Imagine you have a business.
You’re not breaking any laws and its something your family have been doing for hundreds of years. Your whole community has been doing it and whole cultures, traditions, music, stories and clothes have evolve around it. Industries have thrived on your products. Your product is gluten free, contains no additives, has a low carbon cost, doesn’t involve ploughing and transforming the land and gives us beautiful food that kings and commoners alike adore.
Your industry is one where workers can do well just by dint of tenacity and hard work. The aristrocracy and powerbrokers don’t go near it. Your activity is the source of identity for coastal communities. At work you are free.

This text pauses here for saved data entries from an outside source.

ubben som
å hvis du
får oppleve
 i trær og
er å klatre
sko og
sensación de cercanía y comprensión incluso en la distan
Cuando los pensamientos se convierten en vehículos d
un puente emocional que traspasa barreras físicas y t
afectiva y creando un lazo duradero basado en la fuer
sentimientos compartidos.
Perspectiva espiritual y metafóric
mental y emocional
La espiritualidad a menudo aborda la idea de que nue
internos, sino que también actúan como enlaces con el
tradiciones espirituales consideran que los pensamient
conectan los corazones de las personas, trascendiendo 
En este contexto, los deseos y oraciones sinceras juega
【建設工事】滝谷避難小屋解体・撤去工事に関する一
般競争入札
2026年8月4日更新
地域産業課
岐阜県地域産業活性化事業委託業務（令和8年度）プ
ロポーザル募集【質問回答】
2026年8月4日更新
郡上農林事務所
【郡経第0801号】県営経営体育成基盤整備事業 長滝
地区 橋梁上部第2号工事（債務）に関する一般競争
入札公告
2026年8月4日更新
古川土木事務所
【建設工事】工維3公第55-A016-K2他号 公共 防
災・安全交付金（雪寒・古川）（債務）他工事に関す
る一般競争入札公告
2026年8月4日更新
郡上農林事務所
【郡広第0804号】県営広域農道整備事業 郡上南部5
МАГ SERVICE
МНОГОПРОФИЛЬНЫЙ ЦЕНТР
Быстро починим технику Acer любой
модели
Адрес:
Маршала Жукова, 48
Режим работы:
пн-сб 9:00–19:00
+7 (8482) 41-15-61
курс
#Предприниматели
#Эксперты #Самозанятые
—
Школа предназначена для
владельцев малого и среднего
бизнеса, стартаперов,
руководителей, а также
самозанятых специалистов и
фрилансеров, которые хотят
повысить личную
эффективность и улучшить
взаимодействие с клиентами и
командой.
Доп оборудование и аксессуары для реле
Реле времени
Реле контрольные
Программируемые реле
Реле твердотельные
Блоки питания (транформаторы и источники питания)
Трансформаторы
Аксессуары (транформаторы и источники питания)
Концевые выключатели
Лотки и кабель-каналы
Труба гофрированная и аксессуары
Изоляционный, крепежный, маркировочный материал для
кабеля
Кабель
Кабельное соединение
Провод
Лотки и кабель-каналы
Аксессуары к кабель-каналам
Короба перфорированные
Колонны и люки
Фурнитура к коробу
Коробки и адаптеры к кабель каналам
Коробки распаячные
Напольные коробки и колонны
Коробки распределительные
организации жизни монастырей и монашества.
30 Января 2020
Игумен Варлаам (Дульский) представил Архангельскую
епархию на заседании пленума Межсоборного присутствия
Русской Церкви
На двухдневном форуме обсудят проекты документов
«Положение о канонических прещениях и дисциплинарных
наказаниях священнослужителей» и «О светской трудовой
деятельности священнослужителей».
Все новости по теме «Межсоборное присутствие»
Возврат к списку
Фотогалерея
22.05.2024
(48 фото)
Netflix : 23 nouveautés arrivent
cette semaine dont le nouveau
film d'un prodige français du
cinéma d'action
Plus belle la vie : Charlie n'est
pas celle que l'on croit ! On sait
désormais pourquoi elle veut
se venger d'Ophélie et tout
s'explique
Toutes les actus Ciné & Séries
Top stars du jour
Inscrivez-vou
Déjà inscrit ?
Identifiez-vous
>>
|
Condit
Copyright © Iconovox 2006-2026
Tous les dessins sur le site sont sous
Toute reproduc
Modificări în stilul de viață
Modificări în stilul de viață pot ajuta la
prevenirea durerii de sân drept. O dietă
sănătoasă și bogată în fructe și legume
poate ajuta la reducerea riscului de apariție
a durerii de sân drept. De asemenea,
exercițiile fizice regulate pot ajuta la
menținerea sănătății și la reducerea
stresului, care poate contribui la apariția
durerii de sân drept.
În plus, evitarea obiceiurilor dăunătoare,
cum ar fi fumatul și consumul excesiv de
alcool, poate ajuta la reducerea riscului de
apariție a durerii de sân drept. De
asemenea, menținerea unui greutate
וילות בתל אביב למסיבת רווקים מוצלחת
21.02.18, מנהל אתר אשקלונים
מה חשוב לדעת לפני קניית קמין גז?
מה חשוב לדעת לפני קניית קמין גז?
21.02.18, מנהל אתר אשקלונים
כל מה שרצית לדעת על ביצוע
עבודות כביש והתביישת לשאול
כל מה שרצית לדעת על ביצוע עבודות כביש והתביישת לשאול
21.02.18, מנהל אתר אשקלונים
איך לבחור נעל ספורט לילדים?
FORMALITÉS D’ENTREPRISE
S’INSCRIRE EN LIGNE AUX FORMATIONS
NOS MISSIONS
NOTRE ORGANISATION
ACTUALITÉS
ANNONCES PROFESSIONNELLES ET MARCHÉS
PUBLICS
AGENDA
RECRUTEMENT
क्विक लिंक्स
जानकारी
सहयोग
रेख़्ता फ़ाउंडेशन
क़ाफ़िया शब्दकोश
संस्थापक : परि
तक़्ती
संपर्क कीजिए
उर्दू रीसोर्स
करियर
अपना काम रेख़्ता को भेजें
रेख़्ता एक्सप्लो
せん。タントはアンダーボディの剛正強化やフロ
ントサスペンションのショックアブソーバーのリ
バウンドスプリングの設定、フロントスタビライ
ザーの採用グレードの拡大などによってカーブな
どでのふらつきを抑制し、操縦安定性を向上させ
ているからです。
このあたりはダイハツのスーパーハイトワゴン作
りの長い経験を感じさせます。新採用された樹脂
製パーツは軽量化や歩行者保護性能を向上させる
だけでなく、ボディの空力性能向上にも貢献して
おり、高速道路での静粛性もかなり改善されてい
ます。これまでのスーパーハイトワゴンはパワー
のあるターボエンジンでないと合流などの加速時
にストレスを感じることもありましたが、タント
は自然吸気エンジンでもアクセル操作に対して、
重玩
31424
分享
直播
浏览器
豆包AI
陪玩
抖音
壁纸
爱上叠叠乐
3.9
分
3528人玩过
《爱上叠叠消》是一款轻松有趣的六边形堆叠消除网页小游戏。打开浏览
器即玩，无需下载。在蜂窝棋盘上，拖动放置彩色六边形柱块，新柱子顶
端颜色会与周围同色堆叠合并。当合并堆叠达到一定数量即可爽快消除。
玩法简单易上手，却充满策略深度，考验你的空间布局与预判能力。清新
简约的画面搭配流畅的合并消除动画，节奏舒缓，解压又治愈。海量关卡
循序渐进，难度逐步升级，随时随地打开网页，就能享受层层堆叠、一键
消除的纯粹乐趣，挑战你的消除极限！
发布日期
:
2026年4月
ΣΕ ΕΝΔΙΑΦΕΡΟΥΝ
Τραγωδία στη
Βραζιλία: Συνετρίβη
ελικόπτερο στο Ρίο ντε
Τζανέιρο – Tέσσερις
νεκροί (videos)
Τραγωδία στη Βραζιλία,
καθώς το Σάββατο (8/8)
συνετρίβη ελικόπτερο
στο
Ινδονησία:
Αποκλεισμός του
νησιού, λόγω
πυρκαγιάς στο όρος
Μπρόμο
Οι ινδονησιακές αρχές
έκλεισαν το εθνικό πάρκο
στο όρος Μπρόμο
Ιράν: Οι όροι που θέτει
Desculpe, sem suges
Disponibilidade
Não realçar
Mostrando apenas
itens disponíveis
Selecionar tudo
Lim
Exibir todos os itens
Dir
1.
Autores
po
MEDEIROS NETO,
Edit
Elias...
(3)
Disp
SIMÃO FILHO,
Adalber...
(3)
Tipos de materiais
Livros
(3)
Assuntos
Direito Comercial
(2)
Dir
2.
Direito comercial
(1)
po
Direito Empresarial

Now imagine, having been bombarded with insultingly simplistic hyperbole about the impacts of your industry, that the middle classes decide not to like you. They view your job as one for greedy, good for nothing skivers, folk that take something for nothing. These people are more articulate than you, better off, better connected, more numerous and have no economic link to your business. If you fail it has no impact on them. In fact, they earn more money the more despicable they can make you appear. Casting aspersions on your character and industry is a multi-million pound business. Not only that but their success in vilifying you makes them feel smug. These people make such a good job of making you look bad because that is what they are paid to do, they can afford good lawyers and bad politicians.
You, on the other hand, are paid to work. Not to wear a suit and sit in an office wearing a shirt and tie in meeting after meeting, discussing the nuances of situations over canapes.
You find yourself and your industry being eroded. Not by fact-based evidence but by the wild ramblings of people who are ideologically driven to persecute those that make a living from a common resource.
If this is you my friend, you are a fisherman. Be proud. Be strong. Be safe.
Dr Magnus Johnson is a lecturer in Environmental Marine Science at the Centre for Environmental and Marine Sciences, University of Hull. His views are his own.